Chart: Tesla’s EV charging lead isn’t going anywhere

The EV pioneer is facing more and more competition when it comes to car sales, but its lead in EV fast-charging hasn’t budged in several years.
By Eric Wesoff

  • Link copied to clipboard

Tesla had a disappointing quarter with its first EV sales decline in almost four years, but while inventory and pricing trends are not currently in Tesla’s favor, it does appear to have at least one sustainable advantage: its fast-charging network. 

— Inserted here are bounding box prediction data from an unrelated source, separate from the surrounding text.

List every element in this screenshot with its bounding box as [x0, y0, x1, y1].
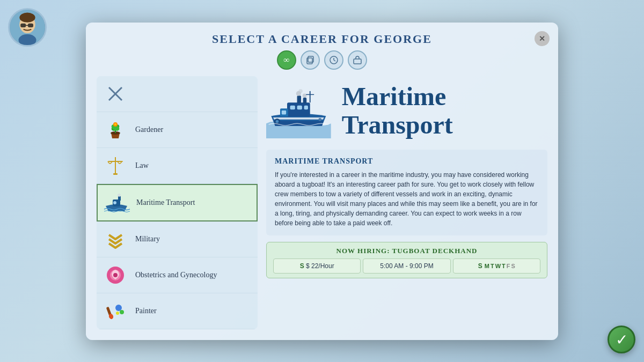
career-detail-panel: Maritime Transport Maritime Transport If…	[266, 76, 547, 329]
days-row: S M T W T F S	[459, 262, 535, 270]
career-icon-scissors	[102, 80, 129, 107]
svg-point-47	[298, 89, 302, 93]
day-T: T	[491, 263, 494, 269]
close-button[interactable]: ✕	[535, 31, 550, 46]
career-label-gardener: Gardener	[135, 125, 163, 134]
hiring-label: Now Hiring: Tugboat Deckhand	[273, 247, 540, 255]
career-icon-gardener	[102, 116, 129, 143]
career-label-law: Law	[135, 161, 149, 170]
svg-rect-41	[304, 105, 308, 109]
career-icon-maritime	[103, 189, 130, 216]
career-item-maritime[interactable]: Maritime Transport	[97, 184, 258, 221]
career-selection-dialog: Select a Career for George ∞ ✕	[86, 23, 558, 340]
svg-rect-4	[28, 24, 33, 27]
briefcase-icon-btn[interactable]	[348, 50, 367, 70]
clock-icon-btn[interactable]	[324, 50, 343, 70]
career-item-unknown[interactable]	[97, 76, 258, 112]
career-item-military[interactable]: Military	[97, 221, 258, 257]
hiring-details: S $ 22/Hour 5:00 AM - 9:00 PM S M T W T …	[273, 258, 540, 274]
svg-point-2	[19, 13, 35, 23]
dialog-header: Select a Career for George ∞ ✕	[86, 23, 558, 76]
career-icon-painter	[102, 298, 129, 324]
career-item-law[interactable]: Law	[97, 148, 258, 184]
day-W: W	[495, 263, 501, 269]
svg-point-32	[113, 273, 118, 277]
svg-point-20	[114, 123, 116, 125]
svg-rect-25	[113, 173, 118, 175]
career-list: Gardener	[97, 76, 258, 329]
career-description-box: Maritime Transport If you're interested …	[266, 150, 547, 235]
svg-point-53	[318, 117, 321, 121]
svg-point-48	[303, 93, 306, 97]
career-description-title: Maritime Transport	[275, 157, 539, 166]
svg-rect-12	[354, 59, 361, 64]
infinity-icon-btn[interactable]: ∞	[277, 50, 296, 70]
career-hero-title: Maritime Transport	[342, 83, 547, 139]
svg-rect-45	[303, 97, 306, 103]
svg-point-36	[120, 310, 124, 314]
career-label-obgyn: Obstetrics and Gynecology	[135, 271, 217, 279]
svg-rect-28	[118, 196, 121, 201]
svg-rect-40	[297, 105, 302, 109]
career-icon-military	[102, 226, 129, 253]
svg-point-27	[113, 201, 116, 204]
dialog-content: Gardener	[86, 76, 558, 340]
day-S2: S	[511, 263, 515, 269]
svg-point-52	[276, 120, 279, 123]
confirm-button[interactable]: ✓	[608, 326, 635, 353]
career-description-text: If you're interested in a career in the …	[275, 170, 539, 228]
career-label-painter: Painter	[135, 307, 157, 315]
svg-point-29	[118, 194, 121, 197]
career-label-military: Military	[135, 235, 160, 243]
career-item-gardener[interactable]: Gardener	[97, 112, 258, 148]
career-hero: Maritime Transport	[266, 76, 547, 143]
copy-icon-btn[interactable]	[301, 50, 320, 70]
day-T2: T	[502, 263, 506, 269]
career-item-obgyn[interactable]: Obstetrics and Gynecology	[97, 257, 258, 293]
avatar	[8, 8, 47, 47]
header-icons: ∞	[118, 50, 526, 70]
career-label-maritime: Maritime Transport	[136, 198, 195, 207]
day-M: M	[485, 263, 489, 269]
career-icon-law	[102, 152, 129, 179]
svg-point-37	[116, 312, 119, 315]
svg-rect-39	[290, 105, 295, 109]
day-F: F	[507, 263, 510, 269]
hiring-box: Now Hiring: Tugboat Deckhand S $ 22/Hour…	[266, 242, 547, 278]
hiring-pay: S $ 22/Hour	[273, 258, 361, 274]
svg-rect-44	[297, 95, 301, 104]
career-item-painter[interactable]: Painter	[97, 293, 258, 329]
svg-point-6	[19, 34, 36, 46]
svg-rect-3	[20, 24, 26, 27]
hiring-hours: 5:00 AM - 9:00 PM	[363, 258, 450, 274]
svg-rect-43	[282, 110, 286, 114]
svg-line-11	[334, 60, 335, 61]
svg-point-35	[115, 305, 122, 311]
career-list-panel: Gardener	[97, 76, 258, 329]
dialog-title: Select a Career for George	[118, 32, 526, 46]
career-icon-obgyn	[102, 262, 129, 289]
hiring-days: S M T W T F S	[453, 258, 540, 274]
career-hero-image	[266, 82, 331, 141]
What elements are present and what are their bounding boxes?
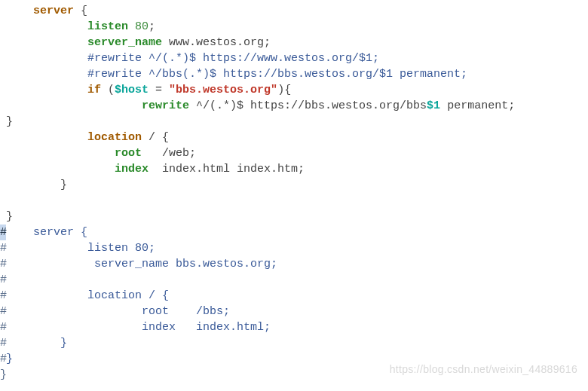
code-token [6,20,87,33]
code-token: location / { [6,289,169,302]
code-token: index index.html; [6,321,271,334]
gutter-char [0,161,6,177]
gutter-char [0,114,6,130]
gutter-char [0,3,6,19]
gutter-char [0,19,6,35]
code-token: listen [87,20,128,33]
code-token: server_name bbs.westos.org; [6,258,277,270]
code-token [6,131,87,144]
gutter-char: # [0,288,6,304]
gutter-char: # [0,335,6,351]
code-token: } [6,337,67,350]
code-token [128,20,135,33]
gutter-char [0,98,6,114]
gutter-char [0,50,6,66]
code-token: } [6,353,13,365]
code-token: $host [115,84,149,96]
code-token: listen 80; [6,242,155,255]
code-token: } [6,179,67,191]
gutter-char [0,35,6,50]
code-token: server { [6,226,87,239]
code-token: index.html index.htm; [149,163,305,176]
code-token: $1 [427,99,440,112]
code-token: www.westos.org; [162,36,271,49]
gutter-char: # [0,225,6,240]
code-token: index [115,163,149,176]
code-block: server { listen 80; server_name www.west… [0,0,588,383]
gutter-char [0,209,6,225]
code-token [6,147,115,160]
code-token: /web; [142,147,196,160]
gutter-char [0,177,6,193]
code-token: / { [142,131,169,144]
code-token [6,84,87,96]
code-token: #rewrite ^/bbs(.*)$ https://bbs.westos.o… [87,68,467,81]
code-token: root [115,147,142,160]
code-token: rewrite [142,99,189,112]
code-token: server_name [87,36,162,49]
code-token: "bbs.westos.org" [169,84,277,96]
code-token: server [33,5,74,17]
code-token: 80 [135,20,149,33]
gutter-char [0,82,6,98]
watermark-text: https://blog.csdn.net/weixin_44889616 [390,362,577,377]
gutter-char: } [0,367,6,383]
gutter-char: # [0,256,6,272]
code-token [6,68,87,81]
gutter-char: # [0,351,6,367]
code-token: if [87,84,101,96]
code-token: permanent; [440,99,515,112]
gutter-char [0,193,6,209]
gutter-char: # [0,240,6,256]
code-token [6,5,33,17]
code-token: #rewrite ^/(.*)$ https://www.westos.org/… [87,52,379,65]
gutter-char: # [0,272,6,288]
gutter-char: # [0,304,6,319]
code-token: { [74,5,87,17]
gutter-char: # [0,319,6,335]
code-token: = [149,84,169,96]
code-token [6,36,87,49]
code-token: root /bbs; [6,305,230,318]
gutter-char [0,66,6,82]
code-token: ; [149,20,155,33]
code-token [6,99,142,112]
code-token [6,163,115,176]
gutter-char [0,130,6,145]
gutter-char [0,145,6,161]
code-token: } [6,115,13,128]
code-token: ){ [277,84,291,96]
code-token [6,52,87,65]
code-token: } [6,210,13,223]
code-token: ^/(.*)$ https://bbs.westos.org/bbs [189,99,427,112]
code-token: location [87,131,142,144]
code-token: ( [101,84,115,96]
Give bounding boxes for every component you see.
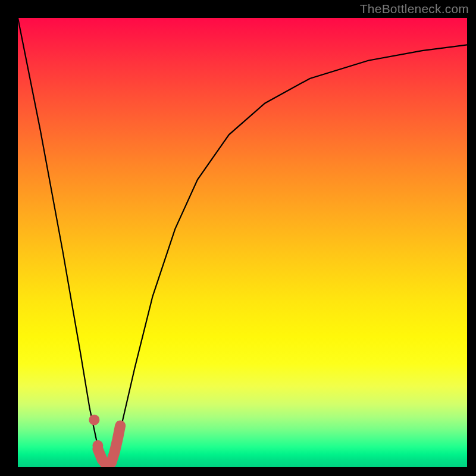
bottleneck-curve-path bbox=[18, 18, 467, 465]
attribution-label: TheBottleneck.com bbox=[360, 2, 469, 16]
chart-plot-area bbox=[18, 18, 467, 467]
marker-point-a bbox=[89, 415, 99, 425]
marker-point-b bbox=[92, 440, 103, 451]
chart-svg bbox=[18, 18, 467, 467]
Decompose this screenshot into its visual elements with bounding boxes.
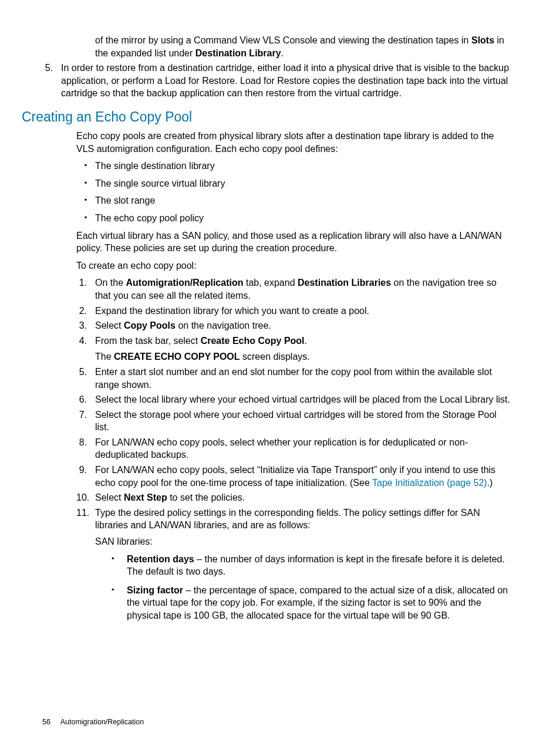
footer-section-name: Automigration/Replication	[60, 718, 144, 726]
step-number: 2.	[76, 305, 95, 318]
list-item: •The echo copy pool policy	[76, 212, 512, 225]
item-text: The single source virtual library	[95, 177, 512, 190]
list-item: 5. In order to restore from a destinatio…	[42, 62, 518, 100]
text: .	[281, 48, 284, 58]
list-item: 10. Select Next Step to set the policies…	[76, 491, 512, 504]
text: – the percentage of space, compared to t…	[127, 585, 508, 620]
bullet-icon: •	[76, 160, 95, 173]
page-number: 56	[42, 718, 50, 726]
text: on the navigation tree.	[176, 320, 271, 330]
text: On the	[95, 278, 126, 288]
step-text: Enter a start slot number and an end slo…	[95, 366, 512, 391]
step-number: 11.	[76, 507, 95, 628]
bold-slots: Slots	[471, 35, 494, 45]
bold-screen-name: CREATE ECHO COPY POOL	[114, 352, 240, 362]
bullet-icon: •	[112, 553, 127, 578]
step-text: Select the storage pool where your echoe…	[95, 409, 512, 434]
item-text: The single destination library	[95, 160, 512, 173]
item-text: Retention days – the number of days info…	[127, 553, 512, 578]
text: The	[95, 352, 114, 362]
defines-list: •The single destination library •The sin…	[76, 160, 512, 224]
bold-automigration-tab: Automigration/Replication	[126, 278, 243, 288]
intro-paragraph-2: Each virtual library has a SAN policy, a…	[76, 229, 512, 255]
san-libraries-label: SAN libraries:	[95, 535, 512, 548]
policy-settings-list: • Retention days – the number of days in…	[112, 553, 512, 622]
bullet-icon: •	[76, 212, 95, 225]
text: From the task bar, select	[95, 336, 201, 346]
list-item: • Retention days – the number of days in…	[112, 553, 512, 578]
list-item: 2. Expand the destination library for wh…	[76, 305, 512, 318]
item-text: The slot range	[95, 194, 512, 207]
list-item: 1. On the Automigration/Replication tab,…	[76, 276, 512, 302]
text: tab, expand	[243, 278, 298, 288]
list-item: •The single source virtual library	[76, 177, 512, 190]
bold-destination-libraries: Destination Libraries	[298, 278, 391, 288]
list-item: 9. For LAN/WAN echo copy pools, select “…	[76, 464, 512, 489]
step-number: 5.	[42, 62, 61, 100]
step-text: Select Copy Pools on the navigation tree…	[95, 319, 512, 332]
text: .	[305, 336, 307, 346]
step-number: 10.	[76, 491, 95, 504]
list-item: •The single destination library	[76, 160, 512, 173]
steps-list: 1. On the Automigration/Replication tab,…	[76, 276, 512, 627]
link-tape-initialization[interactable]: Tape Initialization (page 52)	[372, 478, 487, 488]
step-number: 8.	[76, 436, 95, 461]
bold-sizing-factor: Sizing factor	[127, 585, 183, 595]
item-text: The echo copy pool policy	[95, 212, 512, 225]
step-text: In order to restore from a destination c…	[61, 62, 518, 100]
text: Select	[95, 492, 124, 502]
intro-paragraph-3: To create an echo copy pool:	[76, 259, 512, 272]
text: Type the desired policy settings in the …	[95, 508, 480, 531]
intro-paragraph: Echo copy pools are created from physica…	[76, 130, 512, 155]
bullet-icon: •	[76, 194, 95, 207]
step-text: Select the local library where your echo…	[95, 393, 512, 406]
step-number: 4.	[76, 335, 95, 363]
bullet-icon: •	[76, 177, 95, 190]
list-item: 5. Enter a start slot number and an end …	[76, 366, 512, 391]
text: to set the policies.	[167, 492, 245, 502]
step-number: 6.	[76, 393, 95, 406]
step-number: 7.	[76, 409, 95, 434]
text: of the mirror by using a Command View VL…	[95, 35, 471, 45]
continued-paragraph: of the mirror by using a Command View VL…	[95, 34, 512, 59]
prior-steps-list: 5. In order to restore from a destinatio…	[42, 62, 518, 100]
step-text: Expand the destination library for which…	[95, 305, 512, 318]
step-text: Select Next Step to set the policies.	[95, 491, 512, 504]
list-item: •The slot range	[76, 194, 512, 207]
list-item: 4. From the task bar, select Create Echo…	[76, 335, 512, 363]
step-number: 9.	[76, 464, 95, 489]
page-footer: 56 Automigration/Replication	[42, 717, 144, 727]
text: Select	[95, 320, 124, 330]
text: .)	[487, 478, 493, 488]
step-text: For LAN/WAN echo copy pools, select “Ini…	[95, 464, 512, 489]
bullet-icon: •	[112, 584, 127, 622]
step-text: From the task bar, select Create Echo Co…	[95, 335, 512, 363]
step-number: 1.	[76, 276, 95, 302]
step-text: Type the desired policy settings in the …	[95, 507, 512, 628]
list-item: 11. Type the desired policy settings in …	[76, 507, 512, 628]
list-item: 3. Select Copy Pools on the navigation t…	[76, 319, 512, 332]
list-item: • Sizing factor – the percentage of spac…	[112, 584, 512, 622]
list-item: 7. Select the storage pool where your ec…	[76, 409, 512, 434]
bold-copy-pools: Copy Pools	[124, 320, 176, 330]
list-item: 8. For LAN/WAN echo copy pools, select w…	[76, 436, 512, 461]
text: screen displays.	[240, 352, 310, 362]
bold-create-echo-copy-pool: Create Echo Copy Pool	[201, 336, 305, 346]
bold-retention-days: Retention days	[127, 554, 194, 564]
section-heading: Creating an Echo Copy Pool	[22, 108, 518, 126]
step-text: For LAN/WAN echo copy pools, select whet…	[95, 436, 512, 461]
bold-next-step: Next Step	[124, 492, 167, 502]
step-number: 3.	[76, 319, 95, 332]
bold-destination-library: Destination Library	[195, 48, 281, 58]
list-item: 6. Select the local library where your e…	[76, 393, 512, 406]
step-number: 5.	[76, 366, 95, 391]
step-text: On the Automigration/Replication tab, ex…	[95, 276, 512, 302]
item-text: Sizing factor – the percentage of space,…	[127, 584, 512, 622]
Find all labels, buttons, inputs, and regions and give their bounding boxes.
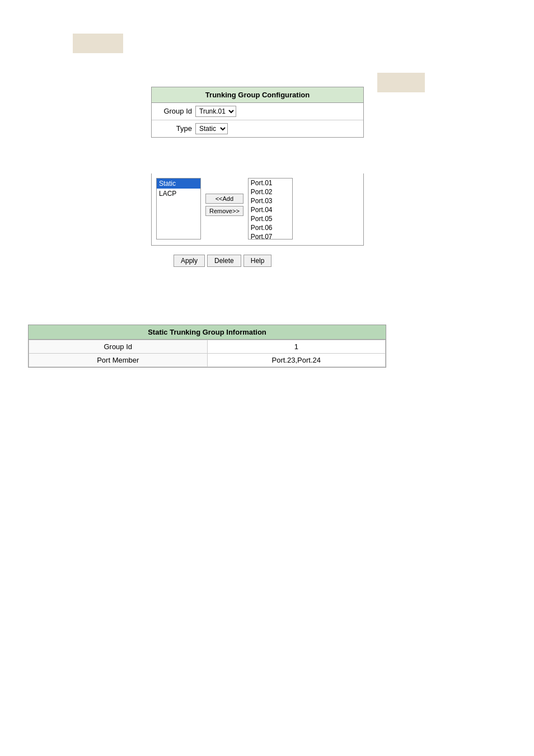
type-list-item-lacp[interactable]: LACP [157,189,200,199]
info-table-title: Static Trunking Group Information [29,325,386,340]
type-value: Static LACP [195,123,359,134]
port-member-cell-label: Port Member [29,354,208,367]
decorative-block-tl [73,34,123,53]
help-button[interactable]: Help [243,255,272,267]
group-id-label: Group Id [156,106,195,115]
port-list-item[interactable]: Port.02 [249,187,292,196]
port-list-item[interactable]: Port.06 [249,223,292,232]
port-list[interactable]: Port.01 Port.02 Port.03 Port.04 Port.05 … [248,178,293,240]
bottom-buttons-area: Apply Delete Help [174,255,271,267]
group-id-value: Trunk.01 Trunk.02 Trunk.03 Trunk.04 [195,106,359,117]
type-label: Type [156,123,195,133]
port-list-item[interactable]: Port.05 [249,214,292,223]
config-panel-title: Trunking Group Configuration [152,87,363,103]
port-list-item[interactable]: Port.07 [249,232,292,240]
type-row: Type Static LACP [152,120,363,137]
add-remove-buttons: <<Add Remove>> [205,194,243,216]
port-list-item[interactable]: Port.03 [249,196,292,205]
add-button[interactable]: <<Add [205,194,243,204]
table-row: Group Id 1 [29,340,386,354]
port-list-item[interactable]: Port.04 [249,205,292,214]
delete-button[interactable]: Delete [207,255,241,267]
group-id-cell-label: Group Id [29,340,208,354]
port-member-cell-value: Port.23,Port.24 [207,354,386,367]
apply-button[interactable]: Apply [174,255,205,267]
group-id-select[interactable]: Trunk.01 Trunk.02 Trunk.03 Trunk.04 [195,106,236,117]
type-list-item-static[interactable]: Static [157,179,200,189]
table-row: Port Member Port.23,Port.24 [29,354,386,367]
info-table: Group Id 1 Port Member Port.23,Port.24 [29,340,386,367]
type-select[interactable]: Static LACP [195,123,228,134]
decorative-block-tr [377,73,425,92]
port-list-item[interactable]: Port.01 [249,179,292,187]
port-selection-area: Static LACP <<Add Remove>> Port.01 Port.… [151,173,364,246]
trunking-config-panel: Trunking Group Configuration Group Id Tr… [151,87,364,138]
type-list[interactable]: Static LACP [156,178,201,240]
info-table-container: Static Trunking Group Information Group … [28,325,386,368]
group-id-cell-value: 1 [207,340,386,354]
remove-button[interactable]: Remove>> [205,206,243,216]
group-id-row: Group Id Trunk.01 Trunk.02 Trunk.03 Trun… [152,103,363,120]
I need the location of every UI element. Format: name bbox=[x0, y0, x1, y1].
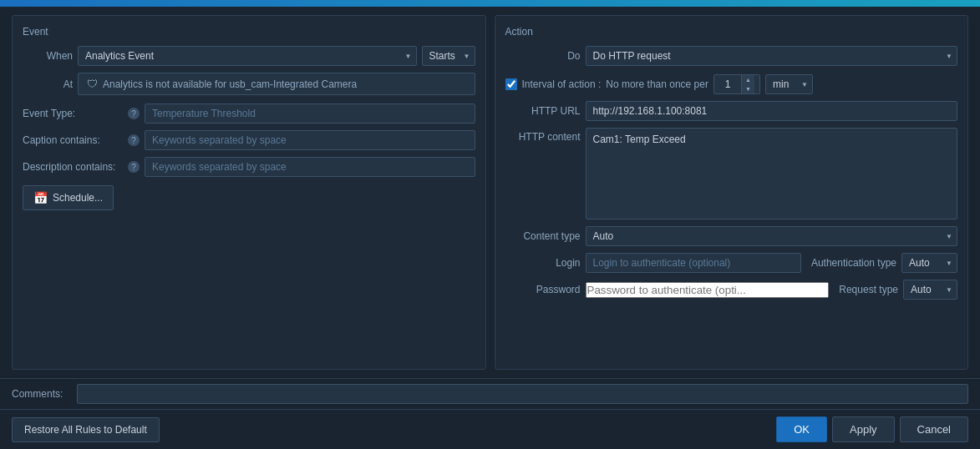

Competitors may be starting to erode Tesla’s dominance in EVs, but its fast-charging advantage is holding firm.

The pioneering automaker has a larger fast-charging network in the U.S. than all of its competitors combined, according to a recent Bloomberg report. Its share of fast chargers has essentially plateaued at above 60 percent for the last four years, according to Alternative Fuels Data Center data analyzed by Michael Thomas at Distilled. That leaves its nearest rivals — EVgo, ChargePoint, Electrify America and Blink Charging — fighting over the remainder.

Public charging comes in two basic flavors: slow Level 2 (L2) charging, which you’ll find at malls and grocery outlets, and direct-current fast charging (DCFC), which is used on highways for rapid refueling. About 150,000 L2 and DCFC plugs are now in service across the United States, according to McKinsey, up from 53,000 plugs five years ago, according to the U.S. Department of Energy. Only about 20 percent are DC fast-chargers.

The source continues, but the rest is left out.